• **Brief**: Among the lines of the data below, count those that hold the word "logo". Answer with the number alone.

*** Exercise materials Section Begins ***

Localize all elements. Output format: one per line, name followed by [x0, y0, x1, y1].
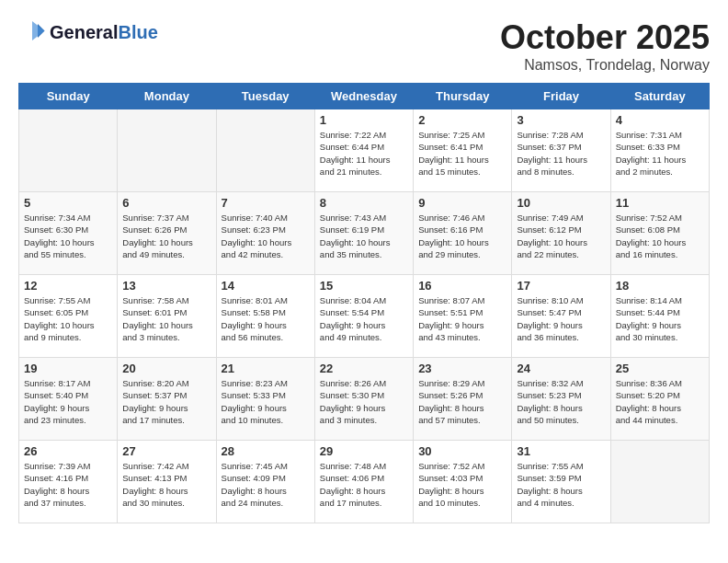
day-number: 26 — [24, 444, 112, 458]
calendar-cell: 7Sunrise: 7:40 AM Sunset: 6:23 PM Daylig… — [216, 192, 314, 275]
day-info: Sunrise: 8:29 AM Sunset: 5:26 PM Dayligh… — [418, 377, 506, 426]
logo-text: GeneralBlue — [50, 22, 158, 43]
calendar-week-row: 19Sunrise: 8:17 AM Sunset: 5:40 PM Dayli… — [19, 358, 710, 441]
day-number: 17 — [517, 279, 605, 293]
day-info: Sunrise: 7:34 AM Sunset: 6:30 PM Dayligh… — [24, 212, 112, 260]
day-number: 13 — [122, 279, 210, 293]
day-number: 16 — [418, 279, 506, 293]
day-info: Sunrise: 8:32 AM Sunset: 5:23 PM Dayligh… — [517, 377, 605, 426]
day-number: 24 — [517, 362, 605, 375]
day-info: Sunrise: 7:58 AM Sunset: 6:01 PM Dayligh… — [122, 294, 210, 343]
calendar-header-row: SundayMondayTuesdayWednesdayThursdayFrid… — [19, 84, 710, 109]
day-info: Sunrise: 8:04 AM Sunset: 5:54 PM Dayligh… — [320, 294, 408, 343]
calendar-week-row: 26Sunrise: 7:39 AM Sunset: 4:16 PM Dayli… — [19, 441, 710, 523]
calendar-cell: 21Sunrise: 8:23 AM Sunset: 5:33 PM Dayli… — [216, 358, 314, 441]
day-number: 18 — [616, 279, 704, 293]
day-number: 12 — [24, 279, 112, 293]
day-number: 29 — [320, 444, 408, 458]
day-number: 1 — [320, 113, 408, 127]
calendar-cell: 13Sunrise: 7:58 AM Sunset: 6:01 PM Dayli… — [118, 275, 216, 358]
day-info: Sunrise: 7:25 AM Sunset: 6:41 PM Dayligh… — [418, 129, 506, 178]
day-info: Sunrise: 8:01 AM Sunset: 5:58 PM Dayligh… — [222, 294, 310, 343]
calendar-cell: 3Sunrise: 7:28 AM Sunset: 6:37 PM Daylig… — [512, 109, 610, 192]
calendar-cell: 22Sunrise: 8:26 AM Sunset: 5:30 PM Dayli… — [314, 358, 413, 441]
calendar-cell — [610, 441, 709, 523]
calendar-cell: 23Sunrise: 8:29 AM Sunset: 5:26 PM Dayli… — [414, 358, 512, 441]
calendar-cell: 5Sunrise: 7:34 AM Sunset: 6:30 PM Daylig… — [19, 192, 118, 275]
day-info: Sunrise: 7:52 AM Sunset: 4:03 PM Dayligh… — [418, 460, 506, 509]
calendar-cell: 6Sunrise: 7:37 AM Sunset: 6:26 PM Daylig… — [118, 192, 216, 275]
calendar-cell: 1Sunrise: 7:22 AM Sunset: 6:44 PM Daylig… — [314, 109, 413, 192]
weekday-header-tuesday: Tuesday — [216, 84, 314, 109]
calendar-week-row: 1Sunrise: 7:22 AM Sunset: 6:44 PM Daylig… — [19, 109, 710, 192]
day-info: Sunrise: 7:43 AM Sunset: 6:19 PM Dayligh… — [320, 212, 408, 260]
calendar-cell — [118, 109, 216, 192]
calendar-week-row: 5Sunrise: 7:34 AM Sunset: 6:30 PM Daylig… — [19, 192, 710, 275]
day-number: 25 — [616, 362, 704, 375]
day-number: 23 — [418, 362, 506, 375]
day-info: Sunrise: 7:37 AM Sunset: 6:26 PM Dayligh… — [122, 212, 210, 260]
weekday-header-thursday: Thursday — [414, 84, 512, 109]
day-info: Sunrise: 8:17 AM Sunset: 5:40 PM Dayligh… — [24, 377, 112, 426]
calendar-cell: 14Sunrise: 8:01 AM Sunset: 5:58 PM Dayli… — [216, 275, 314, 358]
calendar-cell — [19, 109, 118, 192]
calendar-week-row: 12Sunrise: 7:55 AM Sunset: 6:05 PM Dayli… — [19, 275, 710, 358]
day-info: Sunrise: 8:07 AM Sunset: 5:51 PM Dayligh… — [418, 294, 506, 343]
day-info: Sunrise: 8:26 AM Sunset: 5:30 PM Dayligh… — [320, 377, 408, 426]
calendar-cell: 24Sunrise: 8:32 AM Sunset: 5:23 PM Dayli… — [512, 358, 610, 441]
day-number: 21 — [222, 362, 310, 375]
day-info: Sunrise: 7:46 AM Sunset: 6:16 PM Dayligh… — [418, 212, 506, 260]
calendar-cell: 27Sunrise: 7:42 AM Sunset: 4:13 PM Dayli… — [118, 441, 216, 523]
day-info: Sunrise: 8:14 AM Sunset: 5:44 PM Dayligh… — [616, 294, 704, 343]
day-info: Sunrise: 7:40 AM Sunset: 6:23 PM Dayligh… — [222, 212, 310, 260]
day-number: 10 — [517, 196, 605, 210]
weekday-header-sunday: Sunday — [19, 84, 118, 109]
day-number: 9 — [418, 196, 506, 210]
calendar-cell: 10Sunrise: 7:49 AM Sunset: 6:12 PM Dayli… — [512, 192, 610, 275]
day-info: Sunrise: 7:31 AM Sunset: 6:33 PM Dayligh… — [616, 129, 704, 178]
day-info: Sunrise: 8:23 AM Sunset: 5:33 PM Dayligh… — [222, 377, 310, 426]
day-info: Sunrise: 8:10 AM Sunset: 5:47 PM Dayligh… — [517, 294, 605, 343]
calendar-cell: 18Sunrise: 8:14 AM Sunset: 5:44 PM Dayli… — [610, 275, 709, 358]
calendar-cell: 29Sunrise: 7:48 AM Sunset: 4:06 PM Dayli… — [314, 441, 413, 523]
calendar-cell: 25Sunrise: 8:36 AM Sunset: 5:20 PM Dayli… — [610, 358, 709, 441]
day-number: 20 — [122, 362, 210, 375]
calendar-cell: 16Sunrise: 8:07 AM Sunset: 5:51 PM Dayli… — [414, 275, 512, 358]
calendar-cell — [216, 109, 314, 192]
calendar-cell: 12Sunrise: 7:55 AM Sunset: 6:05 PM Dayli… — [19, 275, 118, 358]
day-info: Sunrise: 7:52 AM Sunset: 6:08 PM Dayligh… — [616, 212, 704, 260]
calendar-cell: 30Sunrise: 7:52 AM Sunset: 4:03 PM Dayli… — [414, 441, 512, 523]
day-info: Sunrise: 7:39 AM Sunset: 4:16 PM Dayligh… — [24, 460, 112, 509]
calendar-cell: 17Sunrise: 8:10 AM Sunset: 5:47 PM Dayli… — [512, 275, 610, 358]
weekday-header-monday: Monday — [118, 84, 216, 109]
weekday-header-friday: Friday — [512, 84, 610, 109]
day-info: Sunrise: 7:55 AM Sunset: 3:59 PM Dayligh… — [517, 460, 605, 509]
day-number: 22 — [320, 362, 408, 375]
weekday-header-saturday: Saturday — [610, 84, 709, 109]
day-number: 7 — [222, 196, 310, 210]
day-number: 27 — [122, 444, 210, 458]
location-subtitle: Namsos, Trondelag, Norway — [500, 57, 710, 74]
logo-icon — [18, 18, 46, 46]
day-info: Sunrise: 7:49 AM Sunset: 6:12 PM Dayligh… — [517, 212, 605, 260]
calendar-cell: 2Sunrise: 7:25 AM Sunset: 6:41 PM Daylig… — [414, 109, 512, 192]
day-number: 8 — [320, 196, 408, 210]
calendar-cell: 19Sunrise: 8:17 AM Sunset: 5:40 PM Dayli… — [19, 358, 118, 441]
day-info: Sunrise: 8:20 AM Sunset: 5:37 PM Dayligh… — [122, 377, 210, 426]
calendar-cell: 11Sunrise: 7:52 AM Sunset: 6:08 PM Dayli… — [610, 192, 709, 275]
day-number: 11 — [616, 196, 704, 210]
day-number: 14 — [222, 279, 310, 293]
day-number: 5 — [24, 196, 112, 210]
day-info: Sunrise: 7:48 AM Sunset: 4:06 PM Dayligh… — [320, 460, 408, 509]
day-info: Sunrise: 7:28 AM Sunset: 6:37 PM Dayligh… — [517, 129, 605, 178]
calendar-cell: 4Sunrise: 7:31 AM Sunset: 6:33 PM Daylig… — [610, 109, 709, 192]
calendar-cell: 15Sunrise: 8:04 AM Sunset: 5:54 PM Dayli… — [314, 275, 413, 358]
day-number: 31 — [517, 444, 605, 458]
weekday-header-wednesday: Wednesday — [314, 84, 413, 109]
calendar-cell: 20Sunrise: 8:20 AM Sunset: 5:37 PM Dayli… — [118, 358, 216, 441]
calendar-cell: 28Sunrise: 7:45 AM Sunset: 4:09 PM Dayli… — [216, 441, 314, 523]
calendar-cell: 8Sunrise: 7:43 AM Sunset: 6:19 PM Daylig… — [314, 192, 413, 275]
day-number: 19 — [24, 362, 112, 375]
day-number: 4 — [616, 113, 704, 127]
day-info: Sunrise: 7:55 AM Sunset: 6:05 PM Dayligh… — [24, 294, 112, 343]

*** Exercise materials Section Ends ***

• **Exercise response**: 2